Let's be honest, the status of the closed source FPGA vendor tools is pretty abyssmal. I've had more experience with Vivado than Quartus, but I hear bad things from that side as well. At some point Xilinx even disabled bug reports unless you were a "tier 1" customer - they didn't even want to get our bug reports because we were small fry. When I was doing FPGA development with Vivado it seemed like much of our effort was spent working around bugs.
I had hopes that maybe when Intel bought Altera they'd pour more resources into the FPGA tools. Not sure if that's happened or not. I tried to use the Quartus OpenCL (free download) tool from Intel/Altera a couple of months back and gave up because of some licensing issue I kept running into (I was working from a tutorial where the first step was "Download the free OpenCL tool"). Life's too short to chase a licensing bug for a "free" tool.
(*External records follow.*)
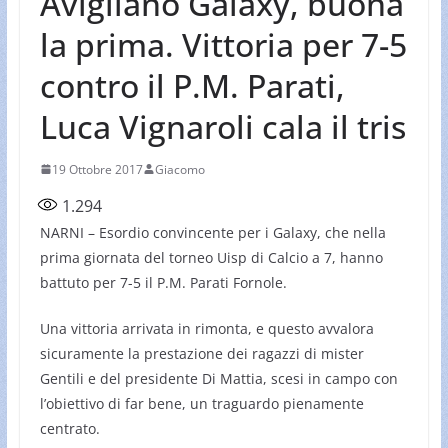
Avigliano Galaxy, buona
la prima. Vittoria per 7-5
contro il P.M. Parati,
Luca Vignaroli cala il tris
19 Ottobre 2017
Giacomo
1.294
NARNI – Esordio convincente per i Galaxy, che nella
prima giornata del torneo Uisp di Calcio a 7, hanno
battuto per 7-5 il P.M. Parati Fornole.
Una vittoria arrivata in rimonta, e questo avvalora
sicuramente la prestazione dei ragazzi di mister
Gentili e del presidente Di Mattia, scesi in campo con
l’obiettivo di far bene, un traguardo pienamente
centrato.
Actual free open source tools like Yosys allow users to look into the source code if need be. Or to submit issues to the developers on github. A lot of us have dreamed of a fully open source synthesis tool that could get us from HDL->bitstream for years and now it seems to have arrived (at least for some Xilinx 7 parts and Lattice ICE40). The other day I got my BlackIce II board (fully open source board) with a Lattice ICE40 FPGA and used Yosys to get a fully open RISCV core running on it. It worked. I was elated. No closed source software involved - this is an amazing era we're entering.
I really wonder what Intel/Altera gains from keeping their tools licensed (as in there's a license manager)? Selling Quartus licenses is a tiny drop in Intel's revenue stream - why bother? I'd argue that making all the Altera dev tools completely free (free from licensing, not necessarily even open source) would be a good move for them. Ultimately they're trying to sell chips. And since they're trying to make it a lot easier for software developers to target FPGAs seamlessly they should make those tools license-free as well (OpenCL synth) in order to get as many developers on board as possible.
Even if Quartus itself isn't ever open sourced, perhaps Intel/Altera could open up the specs for the bitstream formats so that an open source ecosystem of tools could bloom around Altera FPGAs? This would benefit everyone including Intel/Altera.